At a high level, the scheduler’s workflow can be broken down into queueing, filtering, scoring, and binding:

  • Queueing: New Pods without a Node are added to a priority queue2. The scheduler pulls Pods from the ActiveQ queue to process. Since Kubernetes 1.263, pods are added to the ActiveQ queue only if PreEnqueue plugins determine if the Pod is ready for scheduling. If Pods are scheduling gated, they are added to the UnschedulableQ queue. Unschedulable pods can be moved to the podBackoffQ to retry scheduling on request, for example due to the removal of Scheduling Gates or an event triggered when a new node joins the cluster. Pods that have been unschedulable for a while and need to be retried later. Kubernetes 1.32 promoted a recent feature - QueueingHint - to beta. It is a callback function for deciding whether a pod might become schedulable and requeueing it promptly to the ActiveQ queue. This design balances fairness (no Pod waits forever) with honoring priority levels. By default, Pods are prioritized by their .spec.priority (higher priority first) and within the same priority by FIFO order, though this is configurable via a QueueSort plugin. This ensures important Pods get scheduled sooner, while maintaining fairness by preventing starvation of lower-priority pods.

  • Filtering (Predicates): In the filtering phase, the scheduler finds all feasible nodes for the Pod. It evaluates each candidate node against a set of predicate checks, Filter plugins. Filters check Node taints and Pod tolerations, affinity/anti-affinity rules, volume topology, etc. These predicate functions are essentially boolean conditions – a node must pass all filters to be considered viable. If no node passes filtering, the Pod cannot be scheduled (it remains pending).
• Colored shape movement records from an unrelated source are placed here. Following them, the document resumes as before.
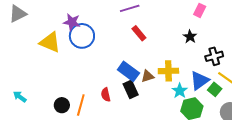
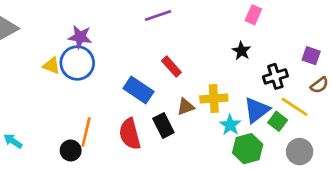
red rectangle: (139, 33) -> (171, 67), moved
blue circle: (82, 36) -> (77, 63), moved
yellow triangle: (50, 42) -> (51, 66), size x0.6
blue rectangle: (128, 71) -> (139, 90), moved
red semicircle: (106, 95) -> (130, 134), size x1.6
orange line: (81, 105) -> (86, 132), moved

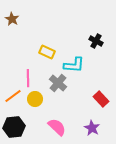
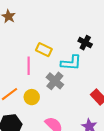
black cross: (96, 41) -> (85, 43), moved
pink line: (28, 78) -> (29, 66), moved

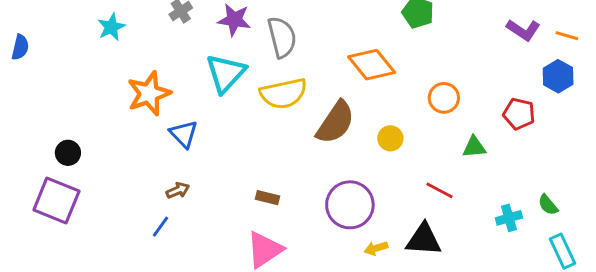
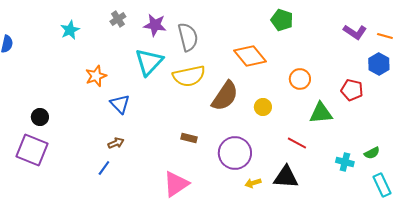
orange star: (149, 94) -> (96, 76), size x0.7
green triangle: (474, 147) -> (321, 113), size x1.4
brown rectangle: (267, 198) -> (189, 138), moved
green semicircle: (548, 205) -> (372, 153), turned -77
cyan cross: (509, 218) -> (345, 162), turned 30

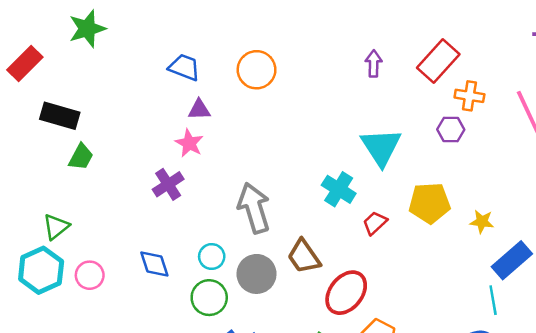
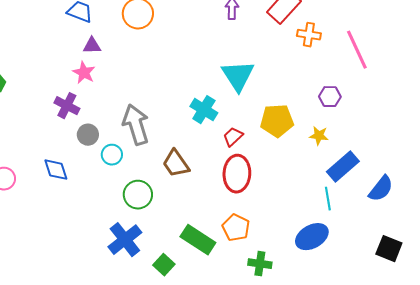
purple hexagon: (451, 130) -> (330, 97), moved
purple cross: (168, 184) -> (67, 106), turned -30
cyan circle: (212, 257) -> (112, 155), moved
gray circle: (257, 274) -> (88, 135), moved, size x0.7
red ellipse: (346, 293) -> (237, 174), moved, turned -36
green circle: (209, 298) -> (138, 195), moved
  • Scoring (Priorities): After filtering, usually multiple nodes are still eligible. The scoring phase ranks the feasible nodes to choose the most suitable one. The scheduler calculates a score for each node by running various scoring functions (now Score plugins). These scores (typically 0–100) assess how well a node satisfies soft preferences. For example, one scoring plugin favors spreading Pods across nodes for availability, while another (ImageLocality) gives higher score to nodes that already have the Pod’s container image to reduce pull time. Each plugin contributes to a node’s score, and Kubernetes sums and normalizes them to pick the highest scoring node 4. If multiple nodes tie with top score, the scheduler will select one at random to break the tie, which avoids bias and improves fairness.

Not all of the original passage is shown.